**WORK ORDER**
Pull every line holding the word "recreatie" out of the data and copy it.

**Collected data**
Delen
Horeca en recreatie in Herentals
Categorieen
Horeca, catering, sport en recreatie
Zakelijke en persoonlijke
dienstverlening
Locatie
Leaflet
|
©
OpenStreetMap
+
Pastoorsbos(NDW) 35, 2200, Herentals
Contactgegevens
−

**SOLUTION BELOW**
Horeca en recreatie in Herentals
Horeca, catering, sport en recreatie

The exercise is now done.